• [INPUT DATA]

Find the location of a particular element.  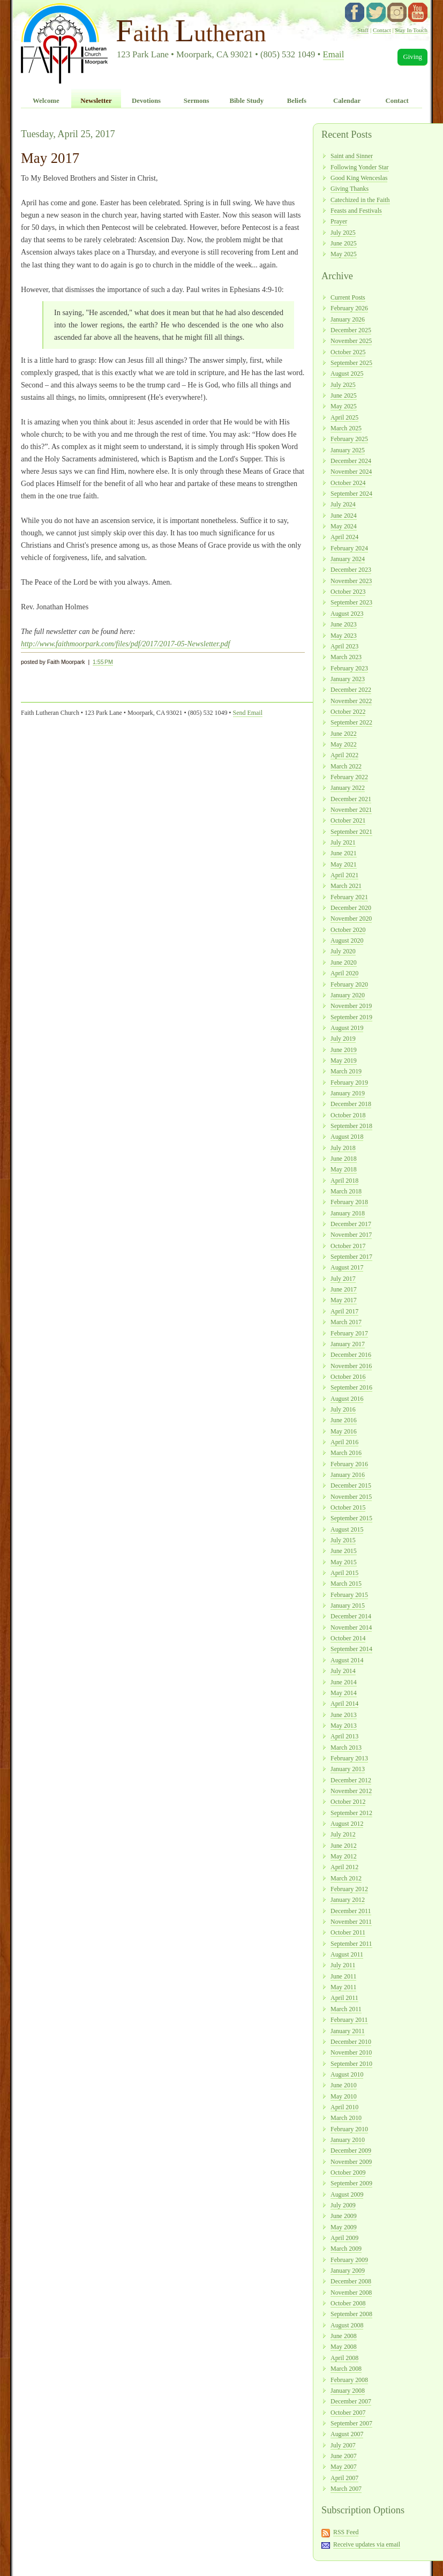

November 2024 is located at coordinates (351, 471).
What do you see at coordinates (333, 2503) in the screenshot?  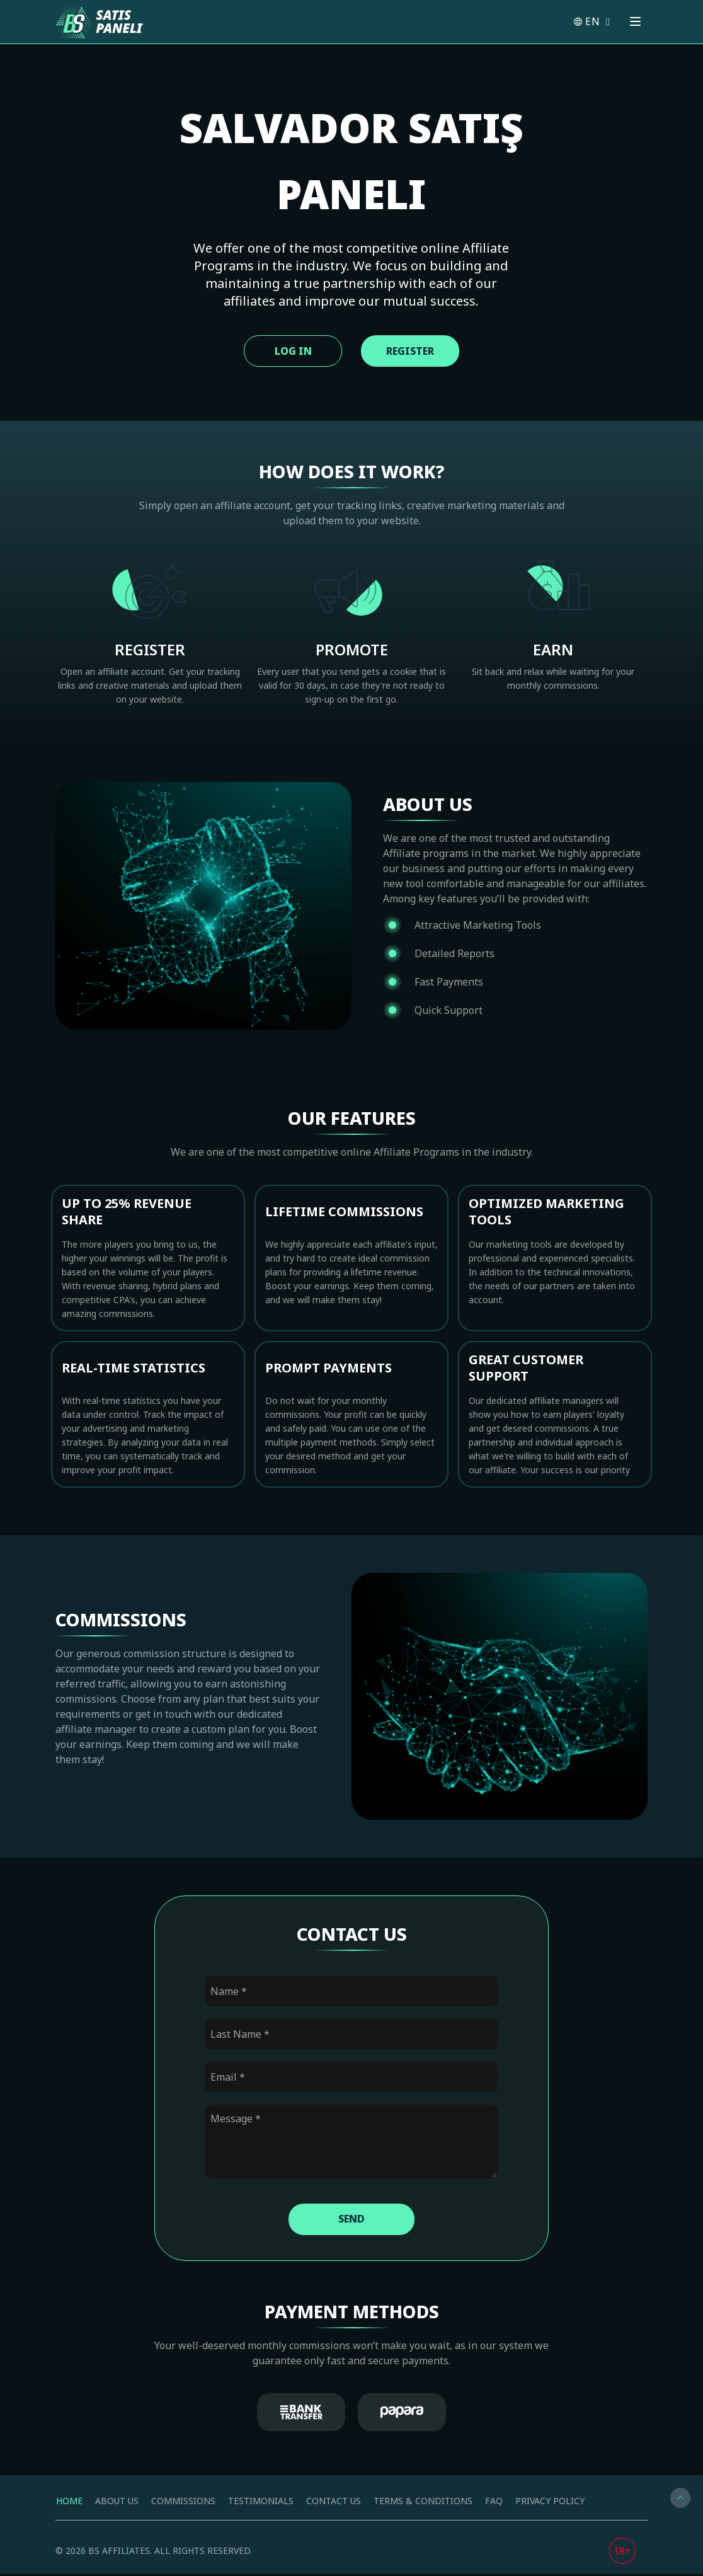 I see `Contact us` at bounding box center [333, 2503].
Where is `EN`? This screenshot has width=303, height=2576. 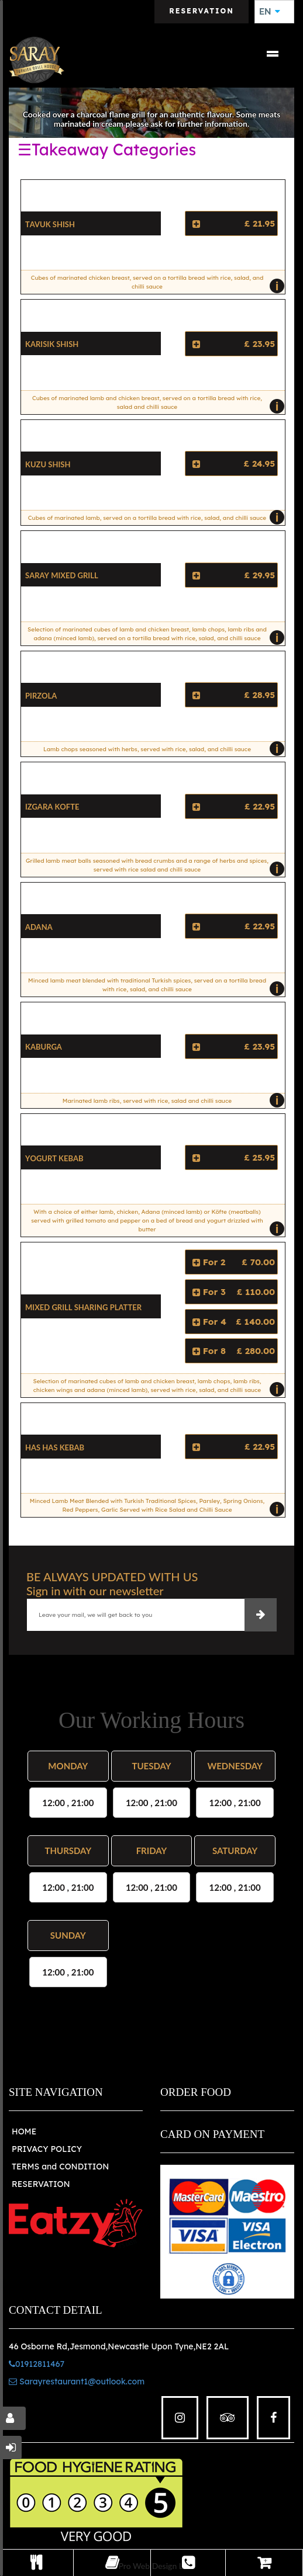 EN is located at coordinates (269, 11).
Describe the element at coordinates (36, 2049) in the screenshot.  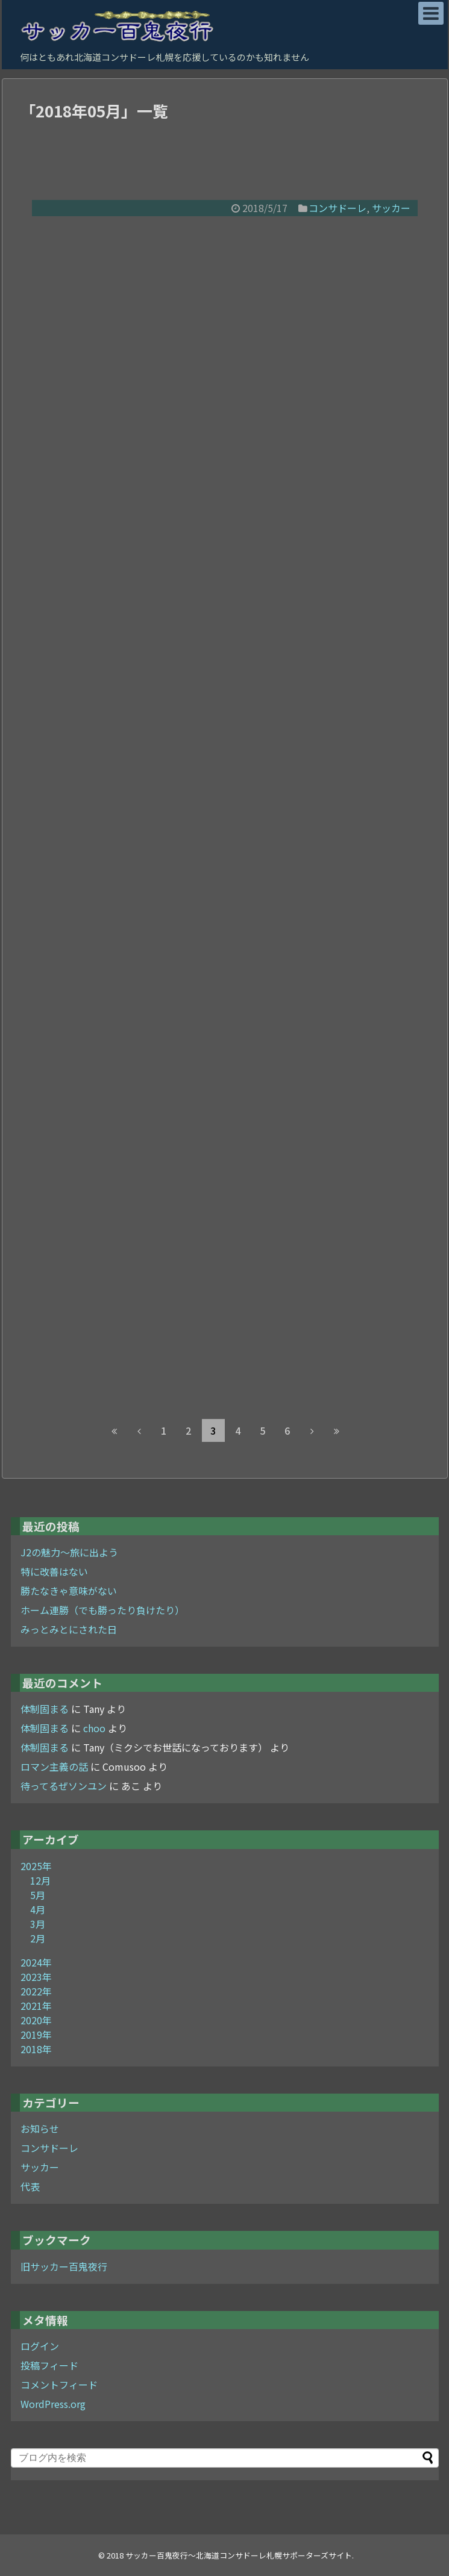
I see `2018年` at that location.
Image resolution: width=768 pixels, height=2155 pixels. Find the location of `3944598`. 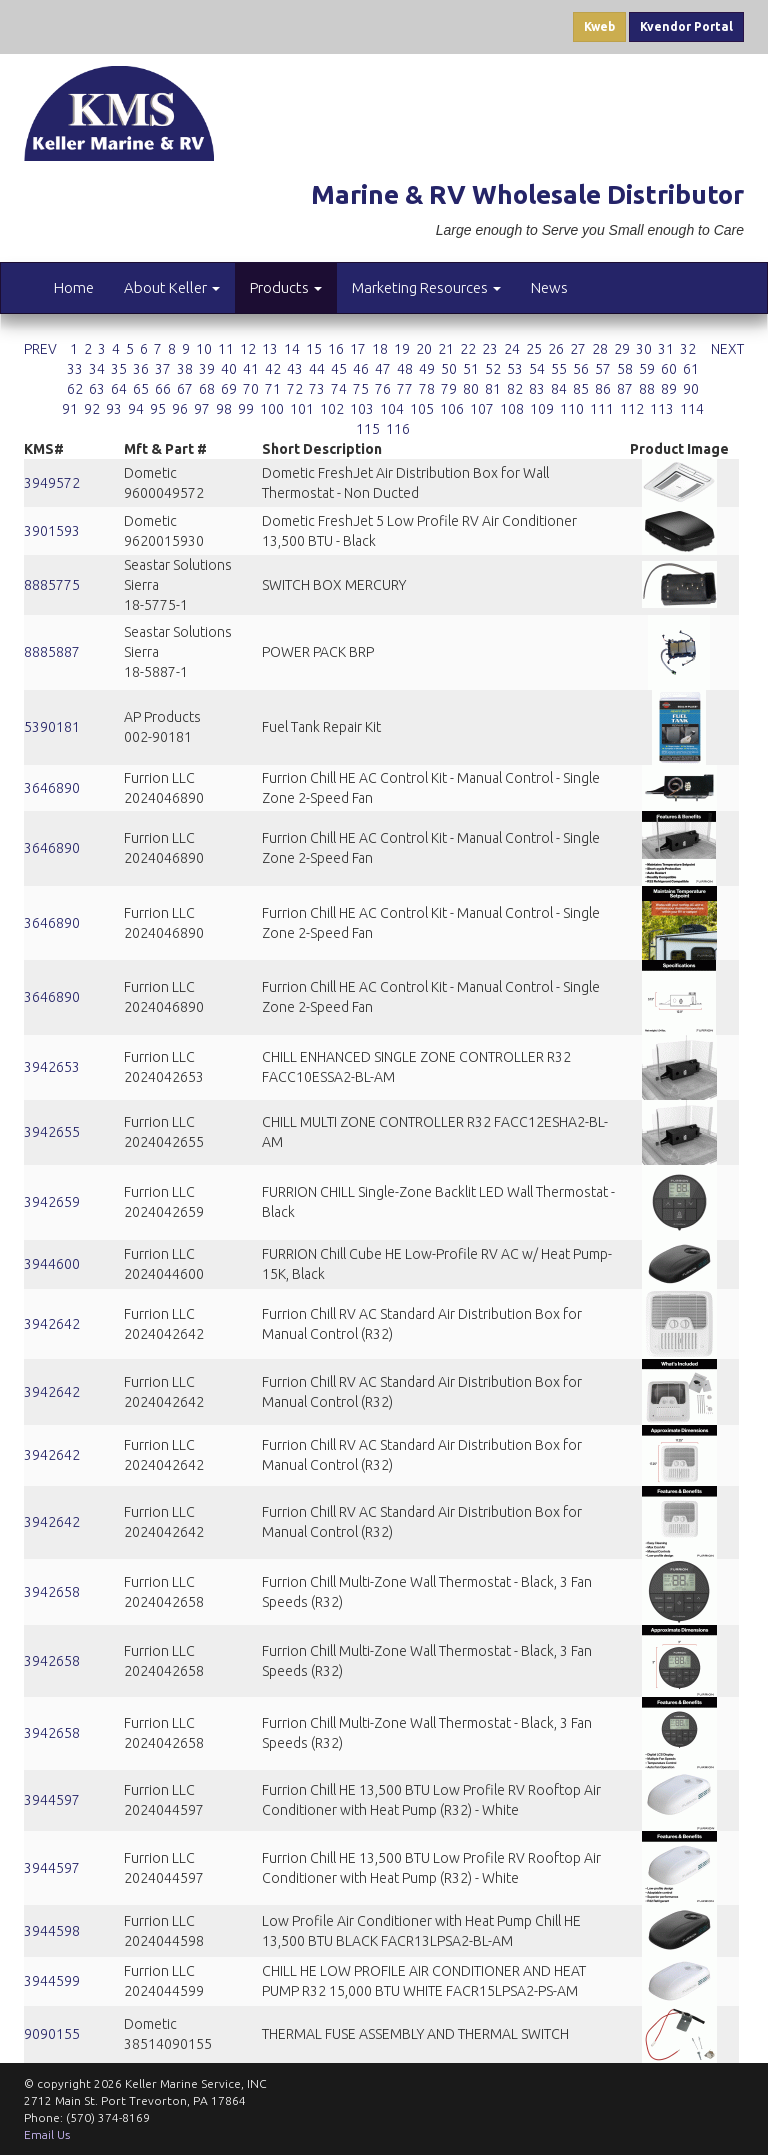

3944598 is located at coordinates (52, 1931).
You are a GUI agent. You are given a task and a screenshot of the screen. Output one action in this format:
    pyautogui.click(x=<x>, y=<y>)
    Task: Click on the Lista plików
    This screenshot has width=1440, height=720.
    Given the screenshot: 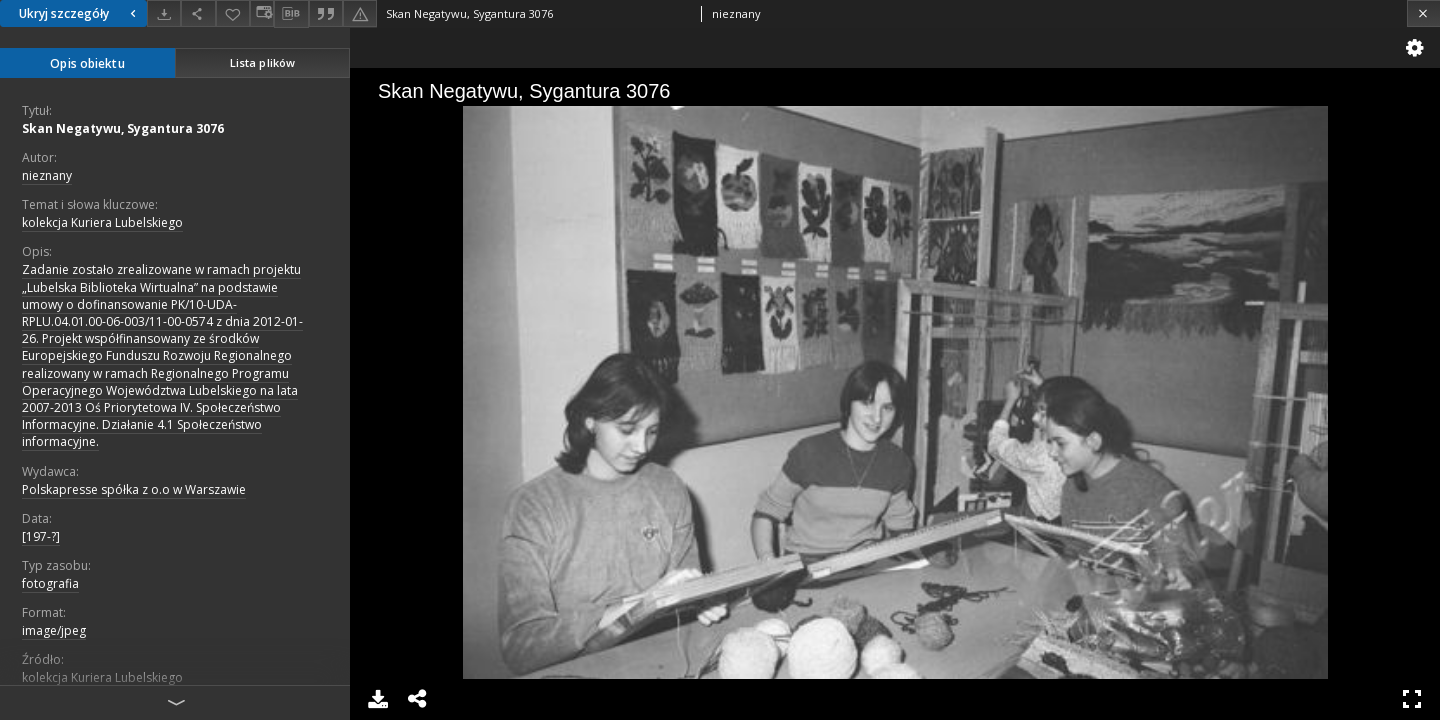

• [TASK OBJECTIVE]
Exactly those lines that run from the line holding "pyautogui.click(x=<x>, y=<y>)" to the end of the listing above, both included, are to be reproduced, with pictures left out.

• [SOLUTION BELOW]
    pyautogui.click(x=<x>, y=<y>)
    Task: Click on the Lista plików
    This screenshot has width=1440, height=720.
    Given the screenshot: 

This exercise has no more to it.